1976'da Winston Church-chill “Avrupa Birleşik Devletleri” çağrısında bulundu (ancak Birleşik Krallık dahil edilmedi). 9 Mayıs 1950’de Fransa dışişleri bakanı Robert Schuman, Fransa’nın ve Batı Almanya’nın kömür ve çelik sanayileri olması halinde ortak yönetim için bir öneri sundu.

“Schuman Deklarasyonu” olarak bilinen öneri, planı “Avrupa federasyonuna atılan ilk somut adım” olarak öngördü. Şu anda Avrupa Birliği'nde neyin yaratılmasının başlangıcı olduğu ve Batı Almanya, Fransa, İtalya ve Benelüks ülkeleri tarafından Avrupa Kömür ve çelik topluluğunun oluşumuna yol açtığı düşünülmektedir. Bu 1951'de imzalanan Paris Antlaşması ile yapıldı. 1957'de Roma Antlaşması'nı kuran kurucu milletler.

İlk tam gümrük birliği olan Avrupa Ekonomik Topluluğu, 1957'de Roma Antlaşması ile kuruldu ve 1 Ocak 1958'de uygulamaya koyuldu. Bu daha sonra Maastricht anlaşmasının oluşturduğu “ilk direk” Avrupa Birliği olan Avrupa Topluluğuna değişti. .

29 Ekim 2004'te, AB üye devleti hükümet ve devlet başkanları Avrupa Anayasasını kuran Antlaşma'yı imzaladılar. Bu daha sonra 17 üye devlet tarafından onaylandı. Ancak, çoğu durumda onay, halk oyları yerine meclis eylemlerine dayanmaktaydı ve Fransız seçmenlerin anayasayı% 55 ila% 45 oranında reddetmeleri üzerine 29 Mayıs 2005’te yapılan bu süreçte talihsizlik yaşandı. Fransızların reddini üç gün sonra Hollandalı bir kişi izledi, oy verenlerin% 62'si anayasayı reddetti.

Avrupa Ekonomik Topluluğu (AET):

Avrupa Birliği'nin öne çıkan politika hedefi, etkili bir tek pazarın geliştirilmesi ve korunmasıdır.

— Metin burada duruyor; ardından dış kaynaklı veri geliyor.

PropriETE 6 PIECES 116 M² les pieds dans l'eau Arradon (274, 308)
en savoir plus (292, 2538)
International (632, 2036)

Daha büyük ve daha verimli pazarlar yaratarak ekonomik faydalar sağlamak için taraftarlarının iddia ettiği uyumlaştırılmış standartları oluşturmak için önemli çabalar sarf edilmiştir.

Roma Antlaşması’ndan bu yana politikalar üye ülkeler arasında mal ve hizmetlerin serbest ticaretini gerçekleştirdi ve yapmaya devam ediyor. Bu politika hedefi, Avrupa Ekonomik Bölgesi (EEA) tarafından dört Avrupa Serbest Ticaret Birliği (EFTA) ülkesinden üçüne daha da genişletildi.

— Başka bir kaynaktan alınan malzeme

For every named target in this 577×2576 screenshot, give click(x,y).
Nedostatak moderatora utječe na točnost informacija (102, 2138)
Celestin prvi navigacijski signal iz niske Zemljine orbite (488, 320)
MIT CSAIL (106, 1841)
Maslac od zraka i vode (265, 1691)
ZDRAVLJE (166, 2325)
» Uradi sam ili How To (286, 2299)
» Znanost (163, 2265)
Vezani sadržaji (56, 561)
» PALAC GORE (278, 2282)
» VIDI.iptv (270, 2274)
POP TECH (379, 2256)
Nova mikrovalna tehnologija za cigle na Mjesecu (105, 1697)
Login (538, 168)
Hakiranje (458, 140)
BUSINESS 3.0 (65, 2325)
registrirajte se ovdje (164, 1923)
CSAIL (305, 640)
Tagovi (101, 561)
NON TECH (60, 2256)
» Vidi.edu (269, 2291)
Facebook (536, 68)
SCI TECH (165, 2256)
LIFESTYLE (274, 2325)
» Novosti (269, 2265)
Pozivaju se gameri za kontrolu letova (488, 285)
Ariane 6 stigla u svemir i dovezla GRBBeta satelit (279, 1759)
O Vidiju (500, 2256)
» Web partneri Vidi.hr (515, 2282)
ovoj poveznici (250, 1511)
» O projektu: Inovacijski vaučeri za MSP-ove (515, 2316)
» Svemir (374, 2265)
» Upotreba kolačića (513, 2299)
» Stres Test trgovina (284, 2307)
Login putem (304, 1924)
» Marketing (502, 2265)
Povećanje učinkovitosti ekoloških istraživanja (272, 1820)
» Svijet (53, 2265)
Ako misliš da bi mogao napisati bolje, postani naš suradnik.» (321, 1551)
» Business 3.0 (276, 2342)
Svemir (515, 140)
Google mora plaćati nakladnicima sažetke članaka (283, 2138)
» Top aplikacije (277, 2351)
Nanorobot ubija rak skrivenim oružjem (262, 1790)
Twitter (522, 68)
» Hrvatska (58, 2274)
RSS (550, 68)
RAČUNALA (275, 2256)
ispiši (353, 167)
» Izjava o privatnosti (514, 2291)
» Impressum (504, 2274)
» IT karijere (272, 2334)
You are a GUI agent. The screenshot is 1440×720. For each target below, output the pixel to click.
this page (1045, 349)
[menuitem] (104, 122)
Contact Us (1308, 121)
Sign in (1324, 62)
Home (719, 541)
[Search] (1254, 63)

Ortak AB rekabet hukuku, şirketlerin (antitröst yasası ve birleşme kontrolü yoluyla) ve üye devletlerin (Devlet Yardımları rejimi aracılığıyla) antiko-rekabet faaliyetlerini kısıtlamaktadır. AB, üye devletler (ve diğer AÇA ülkeleri) arasında sermayenin serbest dolaşımını teşvik etmektedir. Üyeler, ortak bir dolaylı vergilendirme sistemine, Katma Değer Vergisi'ne (KDV) ve çeşitli ürünlerde ortak gümrük vergilerine ve tüketim vergilerine sahiptir.

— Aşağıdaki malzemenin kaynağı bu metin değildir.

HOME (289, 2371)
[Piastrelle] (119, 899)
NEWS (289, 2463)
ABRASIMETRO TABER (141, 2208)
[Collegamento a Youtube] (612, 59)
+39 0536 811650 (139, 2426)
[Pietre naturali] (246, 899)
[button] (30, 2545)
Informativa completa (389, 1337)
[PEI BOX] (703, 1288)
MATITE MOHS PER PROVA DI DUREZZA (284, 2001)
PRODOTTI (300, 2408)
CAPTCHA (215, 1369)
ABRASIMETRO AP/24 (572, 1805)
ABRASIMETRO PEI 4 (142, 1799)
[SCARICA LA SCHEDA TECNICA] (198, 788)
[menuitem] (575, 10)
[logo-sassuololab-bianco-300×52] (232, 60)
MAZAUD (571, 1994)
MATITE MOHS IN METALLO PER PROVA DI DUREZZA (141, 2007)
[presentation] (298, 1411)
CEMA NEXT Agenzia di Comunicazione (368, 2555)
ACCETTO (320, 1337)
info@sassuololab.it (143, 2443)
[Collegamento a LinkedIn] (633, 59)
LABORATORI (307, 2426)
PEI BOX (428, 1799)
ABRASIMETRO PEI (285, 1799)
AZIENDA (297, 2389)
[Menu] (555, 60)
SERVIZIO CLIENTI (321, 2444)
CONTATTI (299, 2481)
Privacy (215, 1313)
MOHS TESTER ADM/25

2007-13'ten itibaren yeni üye devletler, AB Yapısal Fonları ve Uyum Fonları ile finanse edilen yatırımları bekliyorlar (Poznan, Polonya yakınlarındaki yeni otoyol), Ortak Tarım Politikası'na (Ortak Balıkçılık Politikası ile) ve altyapıyı iyileştiren yapısal ve uyum fonlarına sahipler. Dezavantajlı bölgelere yardım etmek. Birlikte uyum politikaları olarak bilinir.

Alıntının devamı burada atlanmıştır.